Copy each line below in which the word "praćenje" occurs.

::: ENTRIES SUPPLIED

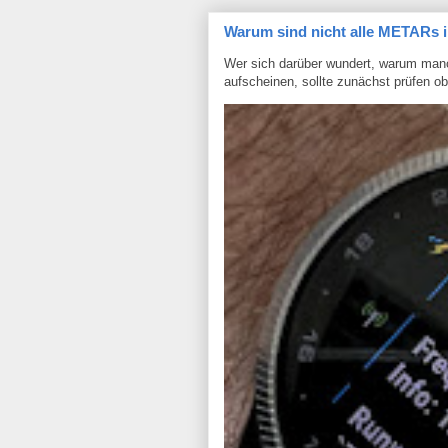
Warum sind nicht alle METARs i
Wer sich darüber wundert, warum man
aufscheinen, sollte zunächst prüfen o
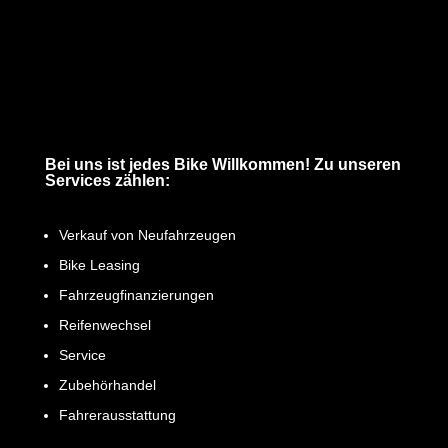
Bei uns ist jedes Bike Willkommen! Zu unseren
Services zählen:
Verkauf von Neufahrzeugen
Bike Leasing
Fahrzeugfinanzierungen
Reifenwechsel
Service
Zubehörhandel
Fahrerausstattung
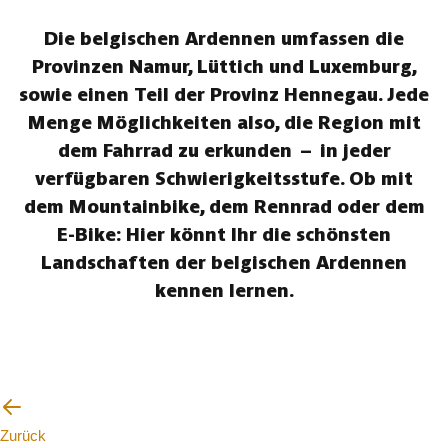
Die belgischen Ardennen umfassen die
Provinzen Namur, Lüttich und Luxemburg,
sowie einen Teil der Provinz Hennegau. Jede
Menge Möglichkeiten also, die Region mit
dem Fahrrad zu erkunden – in jeder
verfügbaren Schwierigkeitsstufe. Ob mit
dem Mountainbike, dem Rennrad oder dem
E-Bike: Hier könnt Ihr die schönsten
Landschaften der belgischen Ardennen
kennen lernen.
Zurück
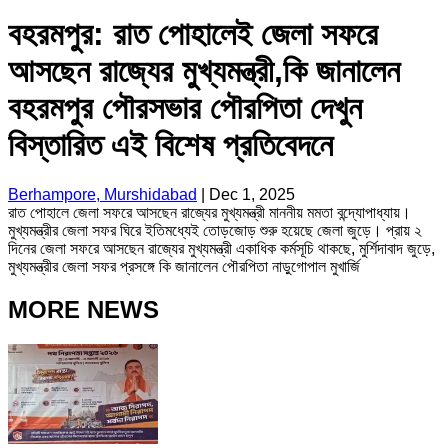
বহরমপুর: রাত পোহালেই জেলা সফরে
আসছেন রাজ্যের মুখ্যমন্ত্রী,কি জানালেন
বহরমপুর পৌরসভার পৌরপিতা দেখুন
বিস্তারিত এই বিশেষ প্রতিবেদনে
Berhampore, Murshidabad
|
Dec 1, 2025
রাত পোহালে জেলা সফরে আসছেন রাজ্যের মুখ্যমন্ত্রী মাননীয় মমতা বন্দ্যোপাধ্যায়।
মুখ্যমন্ত্রীর জেলা সফর ঘিরে ইতিমধ্যেই তোড়জোড় শুরু হয়েছে জেলা জুড়ে। প্রায় ২
দিনের জেলা সফরে আসছেন রাজ্যের মুখ্যমন্ত্রী একাধিক কর্মসূচি থাকছে, মুর্শিদাবাদ জুড়ে,
মুখ্যমন্ত্রীর জেলা সফর প্রসঙ্গে কি জানালেন পৌরপিতা নাড়ুগোপাল মুখার্জি
MORE NEWS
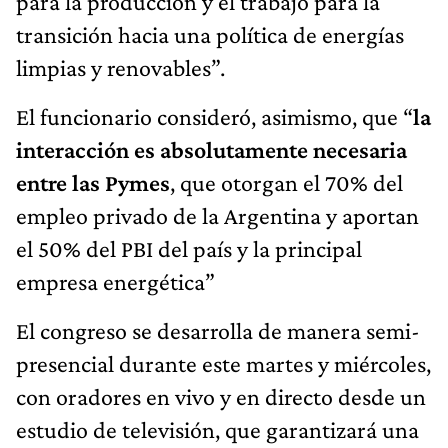
para la producción y el trabajo para la
transición hacia una política de energías
limpias y renovables”.
El funcionario consideró, asimismo, que “
la
interacción es absolutamente necesaria
entre las Pymes
, que otorgan el 70% del
empleo privado de la Argentina y aportan
el 50% del PBI del país y la principal
empresa energética”
El congreso se desarrolla de manera semi-
presencial durante este martes y miércoles,
con oradores en vivo y en directo desde un
estudio de televisión, que garantizará una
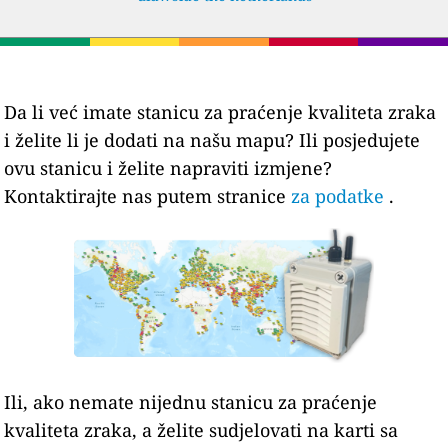
Da li već imate stanicu za praćenje kvaliteta zraka
i želite li je dodati na našu mapu? Ili posjedujete
ovu stanicu i želite napraviti izmjene?
Kontaktirajte nas putem stranice
za podatke
.
Ili, ako nemate nijednu stanicu za praćenje
kvaliteta zraka, a želite sudjelovati na karti sa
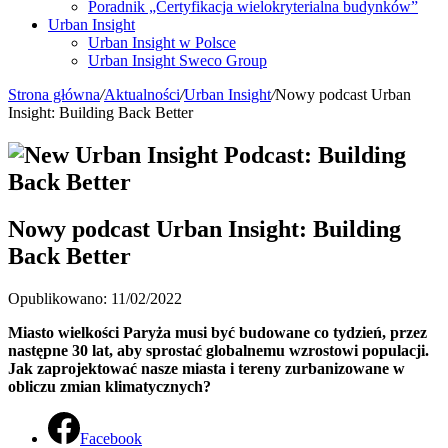
Poradnik „Certyfikacja wielokryterialna budynków”
Urban Insight
Urban Insight w Polsce
Urban Insight Sweco Group
Strona główna
/
Aktualności
/
Urban Insight
/
Nowy podcast Urban
Insight: Building Back Better
Nowy podcast Urban Insight:
Building
Back Better
Opublikowano: 11/02/2022
Miasto wielkości Paryża musi być budowane co tydzień, przez
następne 30 lat, aby sprostać globalnemu wzrostowi populacji.
Jak zaprojektować nasze miasta i tereny zurbanizowane w
obliczu zmian klimatycznych?
Facebook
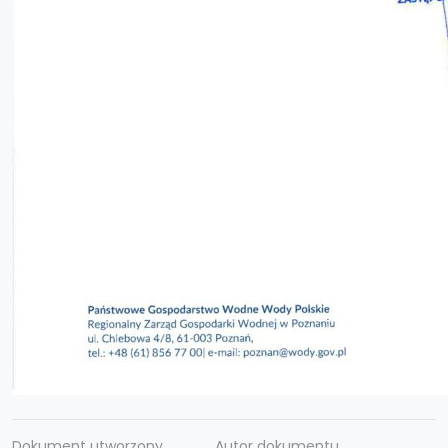
Dokument utworzony
Autor dokumentu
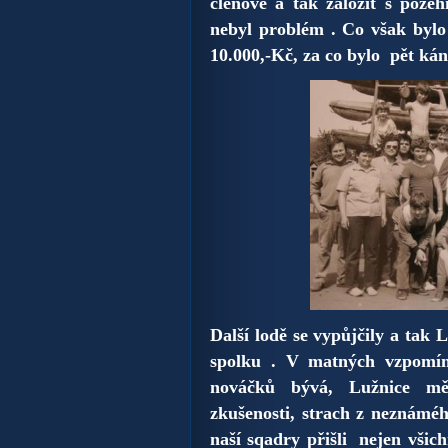
členové a tak založit s pože
nebyl problém . Co však bylo 
10.000,-Kč, za co bylo pět kán
Další lodě se vypůjčily a tak 
spolku . V matných vzpomín
nováčků bývá, Lužnice mě
zkušenosti, strach z neznámé
naší sqadry přišli nejen všic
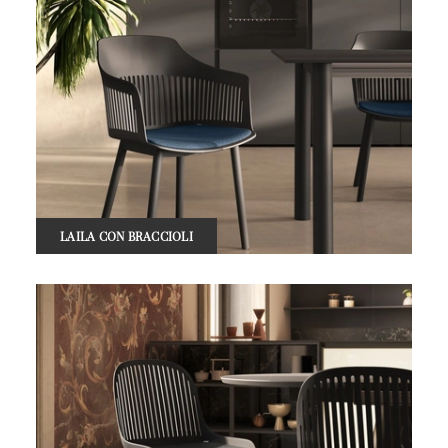
LAILA CON BRACCIOLI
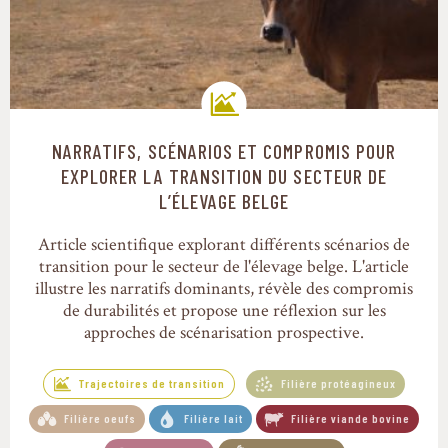
NARRATIFS, SCÉNARIOS ET COMPROMIS POUR
Trajectoires de transition
EXPLORER LA TRANSITION DU SECTEUR DE
L’ÉLEVAGE BELGE
Article scientifique explorant différents scénarios de
transition pour le secteur de l'élevage belge. L'article
illustre les narratifs dominants, révèle des compromis
de durabilités et propose une réflexion sur les
approches de scénarisation prospective.
Trajectoires de transition
Filière protéagineux
Filière oeufs
Filière lait
Filière viande bovine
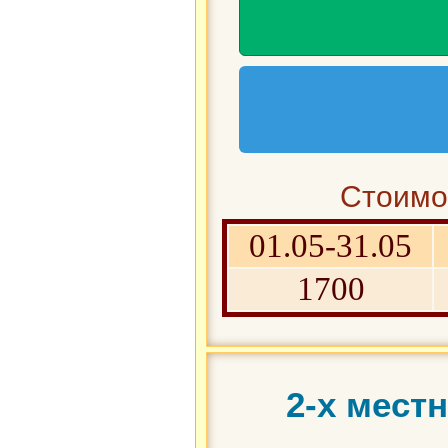
Стоимос
01.05-31.05
1700
2-х мест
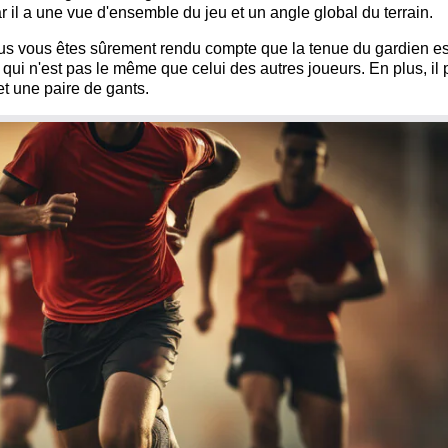
 il a une vue d'ensemble du jeu et un angle global du terrain.
ous vous êtes sûrement rendu compte que la tenue du gardien es
ot qui n'est pas le même que celui des autres joueurs. En plus, il 
t une paire de gants.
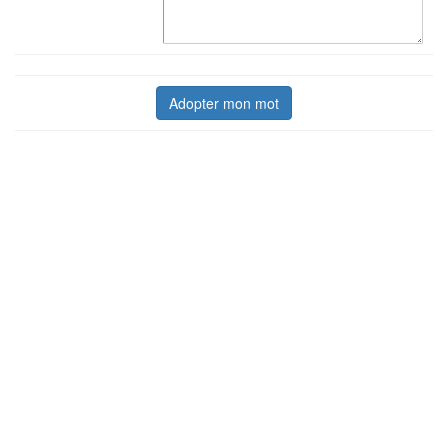
Adopter mon mot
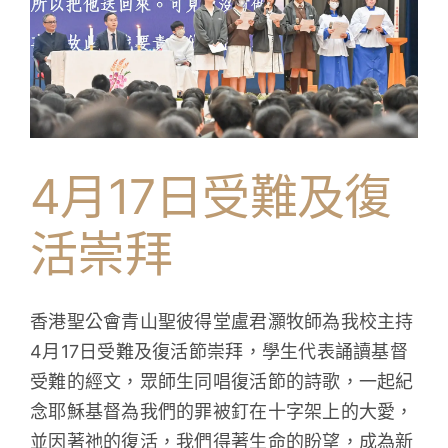
4月17日受難及復
活崇拜
香港聖公會青山聖彼得堂盧君灝牧師為我校主持
4月17日受難及復活節崇拜，學生代表誦讀基督
受難的經文，眾師生同唱復活節的詩歌，一起紀
念耶穌基督為我們的罪被釘在十字架上的大愛，
並因著祂的復活，我們得著生命的盼望，成為新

::::::

TASK OUTPUT —
Da li već imate stanicu za praćenje kvaliteta zraka
Ili, ako nemate nijednu stanicu za praćenje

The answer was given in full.